***** Supplied entries *****

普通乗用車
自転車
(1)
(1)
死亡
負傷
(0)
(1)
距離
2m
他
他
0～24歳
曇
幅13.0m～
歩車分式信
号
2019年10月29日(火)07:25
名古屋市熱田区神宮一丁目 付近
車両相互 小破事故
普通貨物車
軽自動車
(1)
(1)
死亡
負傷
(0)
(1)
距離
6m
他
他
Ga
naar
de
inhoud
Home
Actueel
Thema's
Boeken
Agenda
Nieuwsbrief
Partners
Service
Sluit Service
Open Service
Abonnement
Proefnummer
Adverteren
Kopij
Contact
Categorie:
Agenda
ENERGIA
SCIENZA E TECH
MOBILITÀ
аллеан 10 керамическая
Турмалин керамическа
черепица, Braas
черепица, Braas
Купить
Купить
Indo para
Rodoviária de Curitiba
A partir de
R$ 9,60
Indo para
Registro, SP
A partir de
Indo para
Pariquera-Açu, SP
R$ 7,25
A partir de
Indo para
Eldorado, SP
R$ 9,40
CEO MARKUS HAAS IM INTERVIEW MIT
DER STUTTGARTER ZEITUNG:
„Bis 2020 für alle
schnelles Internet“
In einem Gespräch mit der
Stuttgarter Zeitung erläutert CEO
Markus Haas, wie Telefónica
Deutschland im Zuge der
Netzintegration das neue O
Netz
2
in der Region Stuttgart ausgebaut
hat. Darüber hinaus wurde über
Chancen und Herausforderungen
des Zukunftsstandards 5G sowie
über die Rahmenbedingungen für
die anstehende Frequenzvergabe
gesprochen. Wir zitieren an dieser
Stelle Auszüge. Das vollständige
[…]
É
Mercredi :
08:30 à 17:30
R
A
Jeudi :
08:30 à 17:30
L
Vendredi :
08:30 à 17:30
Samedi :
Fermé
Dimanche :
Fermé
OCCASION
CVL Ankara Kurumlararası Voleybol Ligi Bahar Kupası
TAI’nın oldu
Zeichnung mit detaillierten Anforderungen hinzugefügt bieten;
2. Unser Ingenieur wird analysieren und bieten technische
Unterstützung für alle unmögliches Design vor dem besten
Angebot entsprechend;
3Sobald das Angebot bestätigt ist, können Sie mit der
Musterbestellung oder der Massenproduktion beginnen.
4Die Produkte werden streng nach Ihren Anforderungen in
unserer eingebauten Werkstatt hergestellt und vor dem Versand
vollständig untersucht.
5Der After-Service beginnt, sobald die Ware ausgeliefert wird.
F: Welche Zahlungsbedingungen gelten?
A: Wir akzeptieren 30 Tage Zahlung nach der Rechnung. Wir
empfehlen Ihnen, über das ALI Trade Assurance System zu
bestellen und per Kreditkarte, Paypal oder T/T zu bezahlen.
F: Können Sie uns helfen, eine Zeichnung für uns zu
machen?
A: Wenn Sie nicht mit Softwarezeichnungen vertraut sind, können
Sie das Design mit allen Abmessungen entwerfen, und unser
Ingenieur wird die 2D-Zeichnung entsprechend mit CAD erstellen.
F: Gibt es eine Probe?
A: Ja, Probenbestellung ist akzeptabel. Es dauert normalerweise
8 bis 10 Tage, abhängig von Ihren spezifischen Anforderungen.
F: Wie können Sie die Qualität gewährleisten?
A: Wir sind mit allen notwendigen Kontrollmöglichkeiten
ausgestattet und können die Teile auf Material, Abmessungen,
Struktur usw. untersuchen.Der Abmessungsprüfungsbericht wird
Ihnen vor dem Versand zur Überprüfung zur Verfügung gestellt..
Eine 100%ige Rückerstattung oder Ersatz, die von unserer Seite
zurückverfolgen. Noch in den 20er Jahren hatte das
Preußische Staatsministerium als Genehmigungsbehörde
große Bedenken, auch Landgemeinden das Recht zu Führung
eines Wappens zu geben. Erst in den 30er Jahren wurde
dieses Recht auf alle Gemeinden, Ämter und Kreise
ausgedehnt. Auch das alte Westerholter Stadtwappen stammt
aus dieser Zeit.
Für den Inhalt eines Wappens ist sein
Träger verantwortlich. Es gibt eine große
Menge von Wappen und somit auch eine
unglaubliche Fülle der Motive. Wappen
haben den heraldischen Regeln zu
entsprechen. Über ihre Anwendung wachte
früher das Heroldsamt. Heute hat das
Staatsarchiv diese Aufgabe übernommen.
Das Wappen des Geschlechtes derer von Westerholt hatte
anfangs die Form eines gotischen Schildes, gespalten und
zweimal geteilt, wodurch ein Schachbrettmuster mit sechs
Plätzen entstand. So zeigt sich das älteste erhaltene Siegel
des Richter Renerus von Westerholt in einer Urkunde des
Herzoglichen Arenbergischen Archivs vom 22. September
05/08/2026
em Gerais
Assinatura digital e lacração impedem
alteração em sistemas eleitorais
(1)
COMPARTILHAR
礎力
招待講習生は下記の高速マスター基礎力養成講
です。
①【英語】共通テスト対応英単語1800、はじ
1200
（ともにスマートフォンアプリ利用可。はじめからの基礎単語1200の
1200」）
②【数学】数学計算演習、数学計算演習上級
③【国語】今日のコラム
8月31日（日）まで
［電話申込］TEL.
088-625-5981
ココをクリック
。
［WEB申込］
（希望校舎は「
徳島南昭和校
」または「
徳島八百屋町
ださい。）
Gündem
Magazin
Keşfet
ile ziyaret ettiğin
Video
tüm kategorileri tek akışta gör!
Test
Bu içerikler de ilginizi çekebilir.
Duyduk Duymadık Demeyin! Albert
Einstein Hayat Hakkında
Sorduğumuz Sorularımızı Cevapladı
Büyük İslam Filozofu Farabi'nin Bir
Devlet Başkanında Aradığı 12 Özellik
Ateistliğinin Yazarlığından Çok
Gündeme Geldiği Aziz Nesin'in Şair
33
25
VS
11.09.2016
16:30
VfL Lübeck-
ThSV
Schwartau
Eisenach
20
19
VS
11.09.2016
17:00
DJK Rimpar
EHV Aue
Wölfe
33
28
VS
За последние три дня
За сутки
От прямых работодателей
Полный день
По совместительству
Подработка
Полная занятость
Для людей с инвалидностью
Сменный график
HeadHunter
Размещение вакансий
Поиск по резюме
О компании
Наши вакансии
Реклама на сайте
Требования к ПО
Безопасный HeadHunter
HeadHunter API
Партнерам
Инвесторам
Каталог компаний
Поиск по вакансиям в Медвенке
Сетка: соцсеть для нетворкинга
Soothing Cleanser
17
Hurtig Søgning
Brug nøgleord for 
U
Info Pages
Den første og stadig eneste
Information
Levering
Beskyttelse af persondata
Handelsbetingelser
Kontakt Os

*****

**Problem**. Looking at the data above, return every line from the one with "Musterbestellung oder der" down to the one with "A: Wir sind", exactly and inclusively.

**Result for this exercise**.
Musterbestellung oder der Massenproduktion beginnen.
4Die Produkte werden streng nach Ihren Anforderungen in
unserer eingebauten Werkstatt hergestellt und vor dem Versand
vollständig untersucht.
5Der After-Service beginnt, sobald die Ware ausgeliefert wird.
F: Welche Zahlungsbedingungen gelten?
A: Wir akzeptieren 30 Tage Zahlung nach der Rechnung. Wir
empfehlen Ihnen, über das ALI Trade Assurance System zu
bestellen und per Kreditkarte, Paypal oder T/T zu bezahlen.
F: Können Sie uns helfen, eine Zeichnung für uns zu
machen?
A: Wenn Sie nicht mit Softwarezeichnungen vertraut sind, können
Sie das Design mit allen Abmessungen entwerfen, und unser
Ingenieur wird die 2D-Zeichnung entsprechend mit CAD erstellen.
F: Gibt es eine Probe?
A: Ja, Probenbestellung ist akzeptabel. Es dauert normalerweise
8 bis 10 Tage, abhängig von Ihren spezifischen Anforderungen.
F: Wie können Sie die Qualität gewährleisten?
A: Wir sind mit allen notwendigen Kontrollmöglichkeiten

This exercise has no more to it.